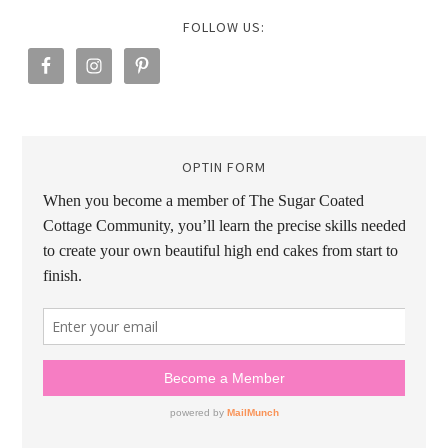
FOLLOW US:
OPTIN FORM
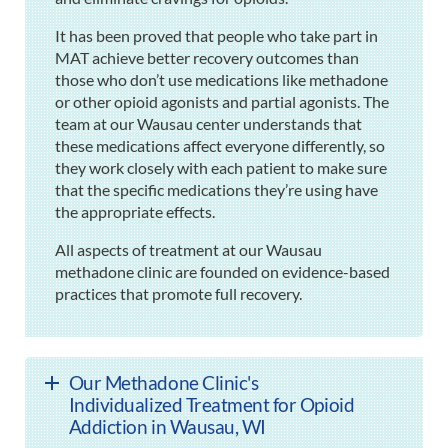
It has been proved that people who take part in
MAT achieve better recovery outcomes than
those who don’t use medications like methadone
or other opioid agonists and partial agonists. The
team at our Wausau center understands that
these medications affect everyone differently, so
they work closely with each patient to make sure
that the specific medications they’re using have
the appropriate effects.
All aspects of treatment at our Wausau
methadone clinic are founded on evidence-based
practices that promote full recovery.
Our Methadone Clinic's
Individualized Treatment for Opioid
Addiction in Wausau, WI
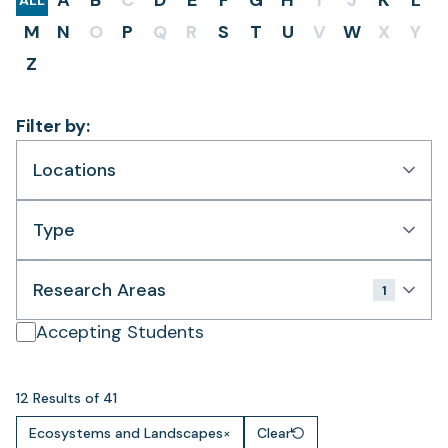
A
B
C
D
E
F
G
H
I
J
K
L
ALL
M
N
O
P
Q
R
S
T
U
V
W
X
Y
Z
Filter by:
Locations
Type
Research Areas
1
Accepting Students
12 Results of 41
Ecosystems and Landscapes
×
Clear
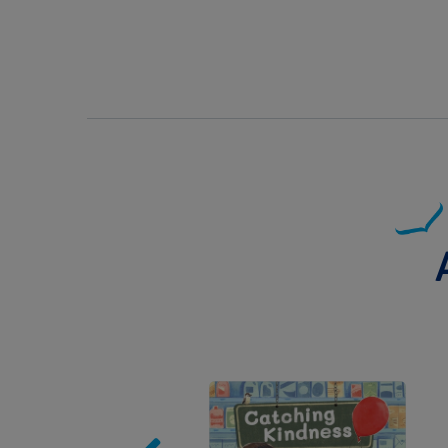
Image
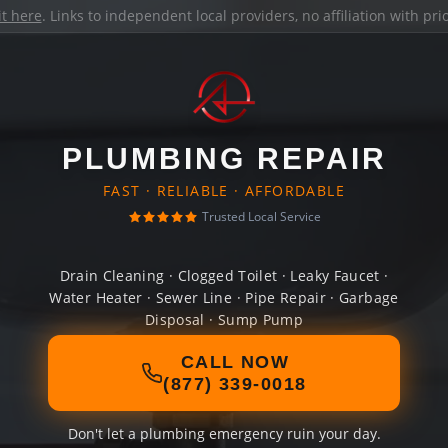
it here
. Links to independent local providers, no affiliation with pr
PLUMBING REPAIR
FAST · RELIABLE · AFFORDABLE
Trusted Local Service
Drain Cleaning · Clogged Toilet · Leaky Faucet ·
Water Heater · Sewer Line · Pipe Repair · Garbage
Disposal · Sump Pump
CALL NOW
(877) 339-0018
Don't let a plumbing emergency ruin your day.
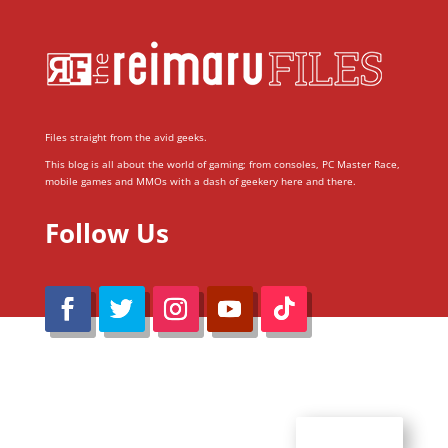
Files straight from the avid geeks.
This blog is all about the world of gaming; from consoles, PC Master Race,
mobile games and MMOs with a dash of geekery here and there.
Follow Us
@Reimaru Files 2020. All Rights Reserved
ABOUT US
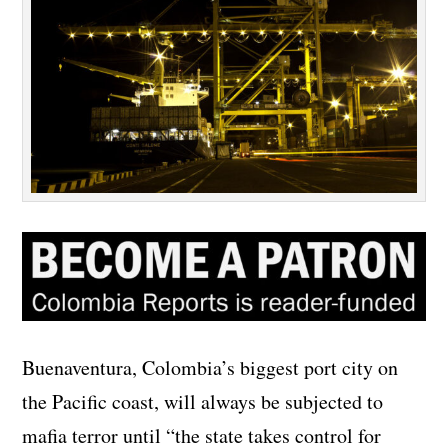
Buenaventura, Colombia’s biggest port city on
the Pacific coast, will always be subjected to
mafia terror until “the state takes control for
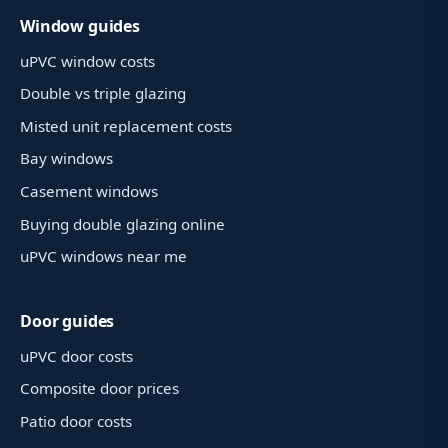
Window guides
uPVC window costs
Double vs triple glazing
Misted unit replacement costs
Bay windows
Casement windows
Buying double glazing online
uPVC windows near me
Door guides
uPVC door costs
Composite door prices
Patio door costs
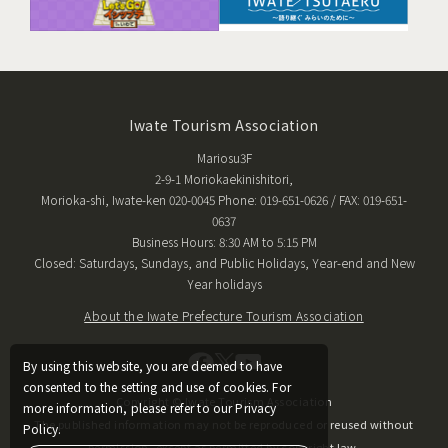
Iwate Tourism Association
Mariosu3F
2-9-1 Moriokaekinishitori,
Morioka-shi, Iwate-ken 020-0045 Phone: 019-651-0626 / FAX: 019-651-
0637
Business Hours: 8:30 AM to 5:15 PM
Closed: Saturdays, Sundays, and Public Holidays, Year-end and New
Year holidays
About the Iwate Prefecture Tourism Association
By using this website, you are deemed to have
consented to the setting and use of cookies. For
Copyright © Iwate Tourism Association
more information, please refer to our Privacy
The published information may not be reproduced or reused without
Policy.
permission, except as permitted by copyright law.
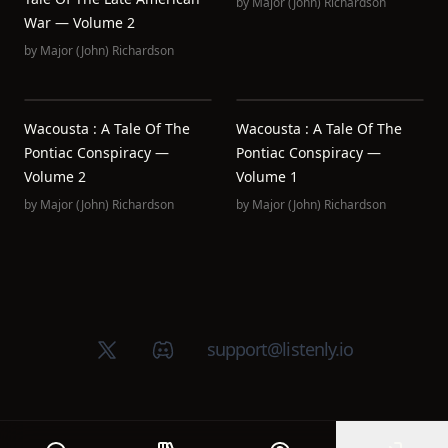
by
Major (John) Richardson
War — Volume 2
by
Major (John) Richardson
Wacousta : A Tale Of The
Wacousta : A Tale Of The
Pontiac Conspiracy —
Pontiac Conspiracy —
Volume 2
Volume 1
by
Major (John) Richardson
by
Major (John) Richardson
X (Twitter)
Discord group
support@listenly.io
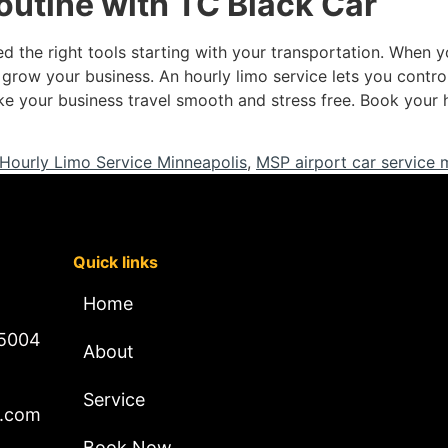
routine with TC Black Car
 the right tools starting with your transportation. When yo
 grow your business. An hourly limo service lets you control
ke your business travel smooth and stress free. Book your 
Hourly Limo Service Minneapolis
,
MSP airport car service 
Quick links
Home
 5004
About
Service
l.com
Book Now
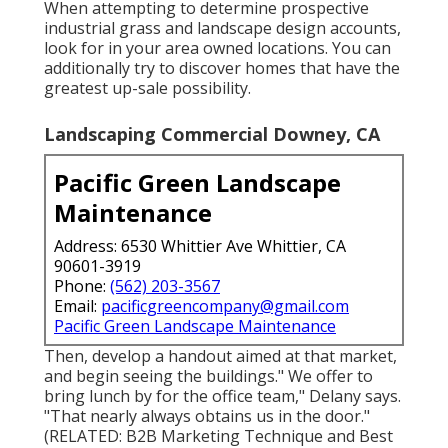
When attempting to determine prospective
industrial grass and landscape design accounts,
look for in your area owned locations. You can
additionally try to discover homes that have the
greatest up-sale possibility.
Landscaping Commercial Downey, CA
Pacific Green Landscape
Maintenance
Address: 6530 Whittier Ave Whittier, CA
90601-3919
Phone:
(562) 203-3567
Email:
pacificgreencompany@gmail.com
Pacific Green Landscape Maintenance
Then, develop a handout aimed at that market,
and begin seeing the buildings." We offer to
bring lunch by for the office team," Delany says.
"That nearly always obtains us in the door."
(RELATED:
B2B Marketing Technique and Best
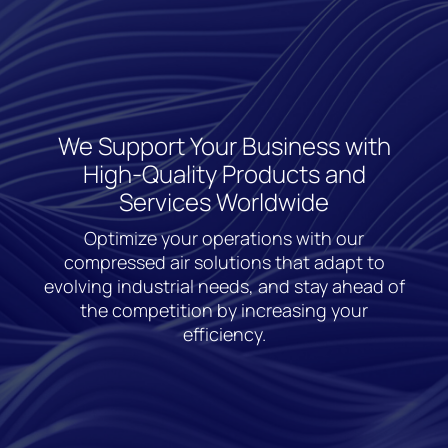
We Support Your Business with
High-Quality Products and
Services Worldwide
Optimize your operations with our
compressed air solutions that adapt to
evolving industrial needs, and stay ahead of
the competition by increasing your
efficiency.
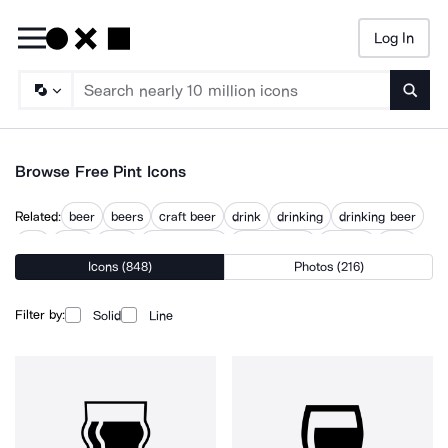
Log In
Searc
Browse Free Pint Icons
Related:
beer
beers
craft beer
drink
drinking
drinking beer
pail
paint
picto
pilsner bottle
pilsner glass
pintrest
pour
Icons (848)
Photos (216)
Filter by:
Solid
Line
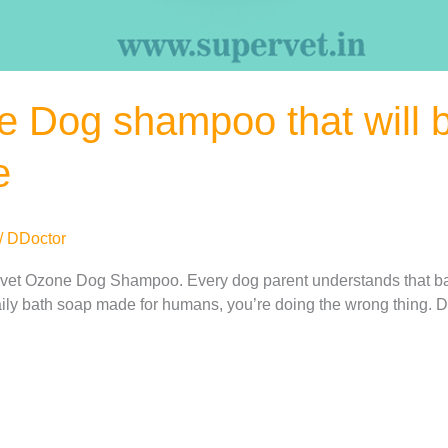
 Dog shampoo that will be
e
/
DDoctor
vet Ozone Dog Shampoo. Every dog ​​parent understands that bath
daily bath soap made for humans, you’re doing the wrong thing.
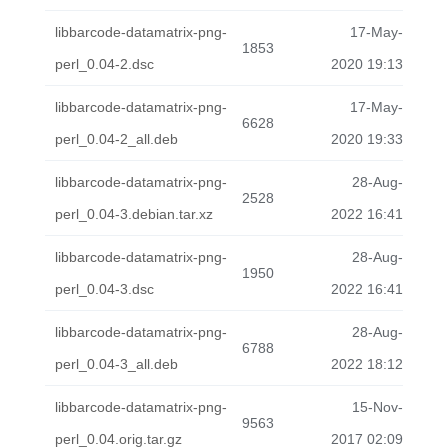
libbarcode-datamatrix-png-
17-May-
1853
perl_0.04-2.dsc
2020 19:13
libbarcode-datamatrix-png-
17-May-
6628
perl_0.04-2_all.deb
2020 19:33
libbarcode-datamatrix-png-
28-Aug-
2528
perl_0.04-3.debian.tar.xz
2022 16:41
libbarcode-datamatrix-png-
28-Aug-
1950
perl_0.04-3.dsc
2022 16:41
libbarcode-datamatrix-png-
28-Aug-
6788
perl_0.04-3_all.deb
2022 18:12
libbarcode-datamatrix-png-
15-Nov-
9563
perl_0.04.orig.tar.gz
2017 02:09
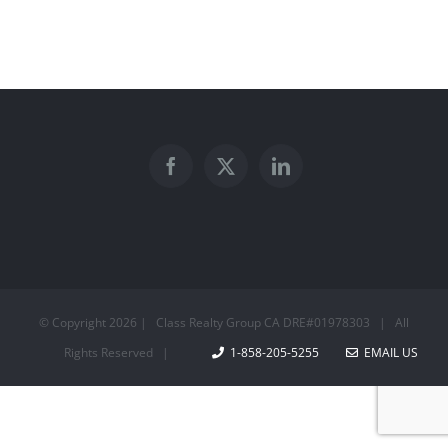
© Copyright
2026 | Class Realty Group CA DRE#01978303 | All
Rights Reserved |
1-858-205-5255
EMAIL US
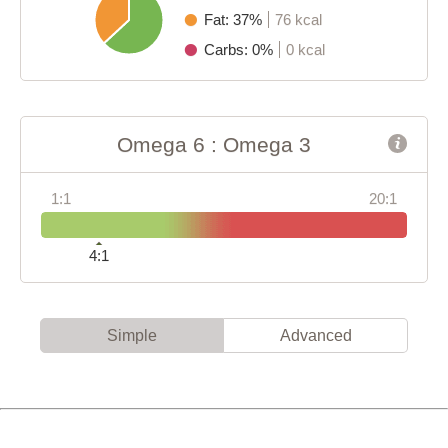
Fat: 37%
76 kcal
Carbs: 0%
0 kcal
Omega 6 : Omega 3
1:1
20:1
4:1
Simple
Advanced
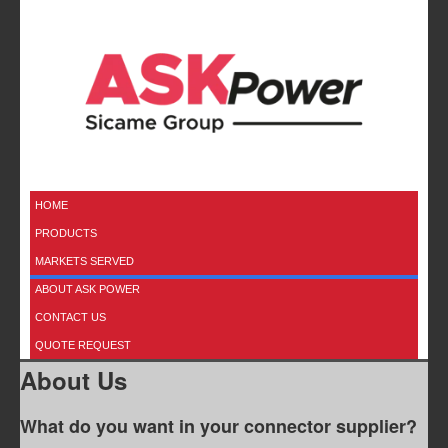
HOME
PRODUCTS
MARKETS SERVED
ABOUT ASK POWER
CONTACT US
QUOTE REQUEST
About Us
What do you want in your connector supplier?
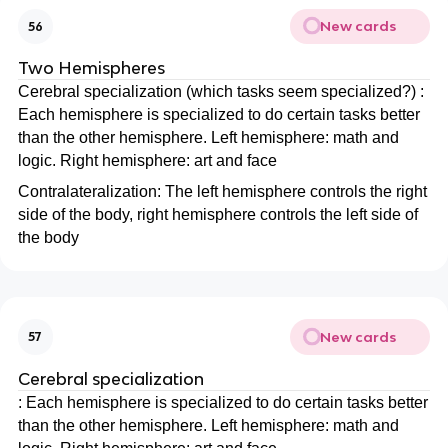
New cards
56
Two Hemispheres
Cerebral specialization (which tasks seem specialized?) :
Each hemisphere is specialized to do certain tasks better
than the other hemisphere. Left hemisphere: math and
logic. Right hemisphere: art and face
Contralateralization: The left hemisphere controls the right
side of the body, right hemisphere controls the left side of
the body
New cards
57
Cerebral specialization
: Each hemisphere is specialized to do certain tasks better
than the other hemisphere. Left hemisphere: math and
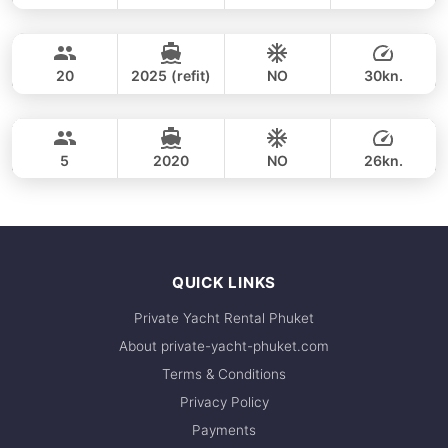
Phang Nga Bay (8h)
FULL-DAY
35,300 THB
CUSTOM BUILD 38FT
20
2025 (refit)
NO
30kn.
Phang Nga Bay & James Bond (8hrs)
FULL-DAY
36,500 THB
CROWNLINE 26FT
5
2020
NO
26kn.
FULL-DAY
36,500 THB
QUICK LINKS
Private Yacht Rental Phuket
About private-yacht-phuket.com
Terms & Conditions
Privacy Policy
Payments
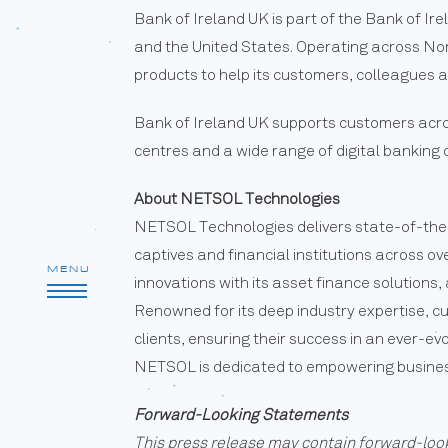
Bank of Ireland UK is part of the Bank of Ir
and the United States. Operating across Nort
products to help its customers, colleagues 
Bank of Ireland UK supports customers acros
centres and a wide range of digital banking
About NETSOL Technologies
NETSOL Technologies delivers state-of-the-
captives and financial institutions across o
MENU
innovations with its asset finance solution
Renowned for its deep industry expertise, 
clients, ensuring their success in an ever-ev
NETSOL is dedicated to empowering businesse
Forward-Looking Statements
This press release may contain forward-loo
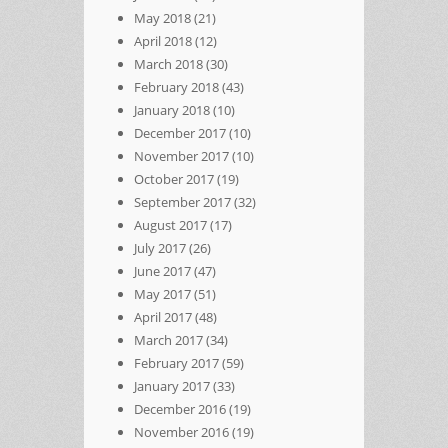
May 2018
(21)
April 2018
(12)
March 2018
(30)
February 2018
(43)
January 2018
(10)
December 2017
(10)
November 2017
(10)
October 2017
(19)
September 2017
(32)
August 2017
(17)
July 2017
(26)
June 2017
(47)
May 2017
(51)
April 2017
(48)
March 2017
(34)
February 2017
(59)
January 2017
(33)
December 2016
(19)
November 2016
(19)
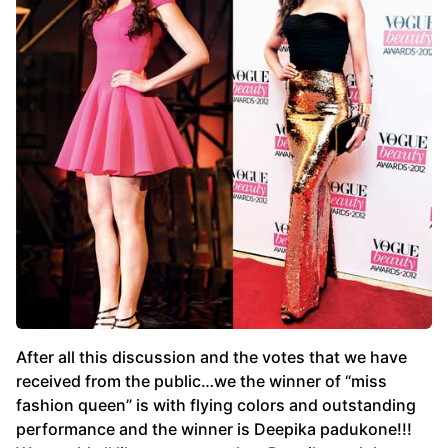
After all this discussion and the votes that we have
received from the public…we the winner of “miss
fashion queen” is with flying colors and outstanding
performance and the winner is Deepika padukone!!!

• • • • •

* [WORK TO BE COMPLETED] Here the job is to copy the listing above word for word, starting at the line with "MSP airport car service" and ending at the line with "pacificgreencompany@gmail.com", and to leave out the pictures.

* [YOUR RESPONSE]
MSP airport car service 
Quick links
Home
 5004
About
Service
l.com
Book Now
When attempting to determine prospective
industrial grass and landscape design accounts,
look for in your area owned locations. You can
additionally try to discover homes that have the
greatest up-sale possibility.
Landscaping Commercial Downey, CA
Pacific Green Landscape
Maintenance
Address: 6530 Whittier Ave Whittier, CA
90601-3919
Phone:
(562) 203-3567
Email:
pacificgreencompany@gmail.com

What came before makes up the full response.